Copying task for the records below: reproduce each one exactly and drop the pictures.

(Excerpts from a dataset)
··········

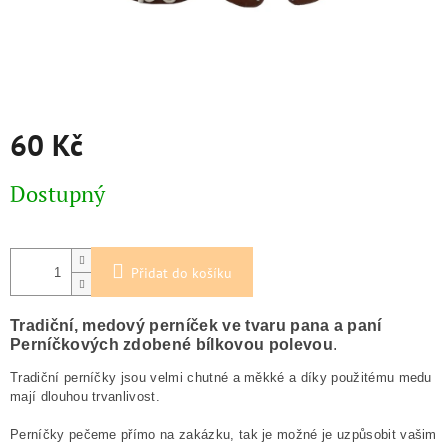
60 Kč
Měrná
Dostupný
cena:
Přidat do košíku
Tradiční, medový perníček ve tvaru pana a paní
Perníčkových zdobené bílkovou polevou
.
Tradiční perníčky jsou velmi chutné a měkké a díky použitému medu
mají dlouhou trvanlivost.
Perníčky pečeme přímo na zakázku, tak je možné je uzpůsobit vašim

··········

→ **Your response**:
60 Kč
Měrná
Dostupný
cena:
Přidat do košíku
Tradiční, medový perníček ve tvaru pana a paní
Perníčkových zdobené bílkovou polevou
.
Tradiční perníčky jsou velmi chutné a měkké a díky použitému medu
mají dlouhou trvanlivost.
Perníčky pečeme přímo na zakázku, tak je možné je uzpůsobit vašim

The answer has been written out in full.